====== SUPPLIED RECORDS
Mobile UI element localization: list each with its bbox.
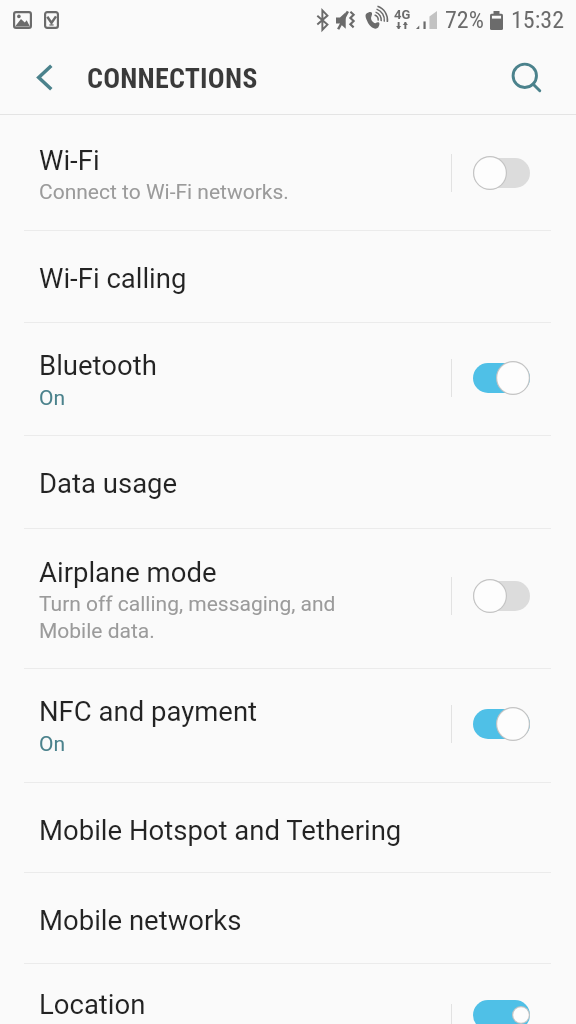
staticText: Bluetooth xyxy=(39,350,157,382)
staticText: 72% xyxy=(445,6,484,34)
button[interactable]: Data usage xyxy=(0,436,576,528)
button[interactable]: Back xyxy=(16,48,74,106)
staticText: Mobile networks xyxy=(39,905,242,937)
staticText: Location xyxy=(39,989,146,1021)
staticText: On xyxy=(39,732,66,756)
button[interactable]: Search xyxy=(503,54,553,104)
button[interactable]: NFC and payment switch xyxy=(449,669,576,782)
staticText: On xyxy=(39,386,66,410)
button[interactable]: Airplane mode switch xyxy=(449,529,576,668)
button[interactable]: Bluetooth xyxy=(0,323,576,435)
staticText: Mobile Hotspot and Tethering xyxy=(39,815,402,847)
button[interactable]: Airplane mode xyxy=(0,529,576,668)
button[interactable]: Wi-Fi xyxy=(0,115,576,230)
button[interactable]: Mobile networks xyxy=(0,873,576,963)
button[interactable]: Wi-Fi calling xyxy=(0,231,576,322)
button[interactable]: Wi-Fi switch xyxy=(449,115,576,230)
staticText: Wi-Fi calling xyxy=(39,263,187,295)
staticText: NFC and payment xyxy=(39,696,258,728)
button[interactable]: Location switch xyxy=(449,964,576,1024)
staticText: Turn off calling, messaging, and Mobile … xyxy=(39,590,336,644)
button[interactable]: Location xyxy=(0,964,576,1024)
button[interactable]: Bluetooth switch xyxy=(449,323,576,435)
staticText: Airplane mode xyxy=(39,557,217,589)
staticText: Data usage xyxy=(39,468,178,500)
staticText: 15:32 xyxy=(511,6,564,34)
button[interactable]: NFC and payment xyxy=(0,669,576,782)
staticText: 4G xyxy=(394,7,410,22)
staticText: Wi-Fi xyxy=(39,145,100,177)
staticText: Connect to Wi-Fi networks. xyxy=(39,178,289,205)
staticText: CONNECTIONS xyxy=(87,62,258,95)
button[interactable]: Mobile Hotspot and Tethering xyxy=(0,783,576,872)
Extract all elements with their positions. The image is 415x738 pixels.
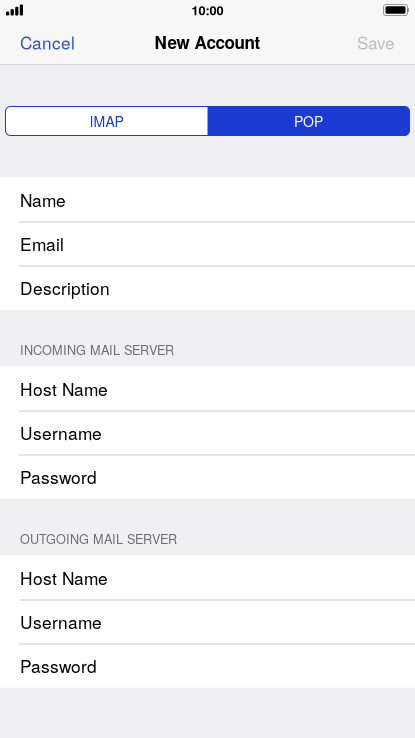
button[interactable]: Name: [0, 178, 415, 222]
button[interactable]: Cancel: [16, 22, 79, 62]
staticText: Host Name: [20, 565, 108, 590]
button[interactable]: Save: [353, 22, 399, 62]
staticText: IMAP: [90, 111, 124, 131]
button[interactable]: Username: [0, 600, 415, 644]
button[interactable]: Username: [0, 410, 415, 454]
button[interactable]: POP: [208, 106, 410, 136]
button[interactable]: Password: [0, 644, 415, 688]
staticText: Host Name: [20, 376, 108, 401]
staticText: Email: [20, 231, 64, 256]
staticText: 10:00: [192, 1, 224, 19]
button[interactable]: Email: [0, 222, 415, 266]
staticText: POP: [294, 111, 323, 131]
staticText: Username: [20, 609, 102, 634]
staticText: OUTGOING MAIL SERVER: [20, 529, 177, 548]
staticText: INCOMING MAIL SERVER: [20, 340, 174, 358]
button[interactable]: Description: [0, 266, 415, 310]
staticText: Name: [20, 187, 66, 212]
button[interactable]: IMAP: [6, 106, 208, 136]
staticText: Username: [20, 420, 102, 445]
staticText: New Account: [154, 30, 260, 54]
staticText: Description: [20, 275, 110, 300]
staticText: Password: [20, 464, 97, 489]
staticText: Cancel: [20, 30, 75, 54]
button[interactable]: Host Name: [0, 556, 415, 600]
button[interactable]: Host Name: [0, 366, 415, 410]
button[interactable]: Password: [0, 454, 415, 498]
staticText: Password: [20, 653, 97, 678]
staticText: Save: [357, 30, 395, 54]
============
* EXERCISE DIRECTIONS
If a line of the data contains "Username", copy it out.

* ANSWER
button[interactable]: Username: [0, 600, 415, 644]
button[interactable]: Username: [0, 410, 415, 454]
staticText: Username: [20, 609, 102, 634]
staticText: Username: [20, 420, 102, 445]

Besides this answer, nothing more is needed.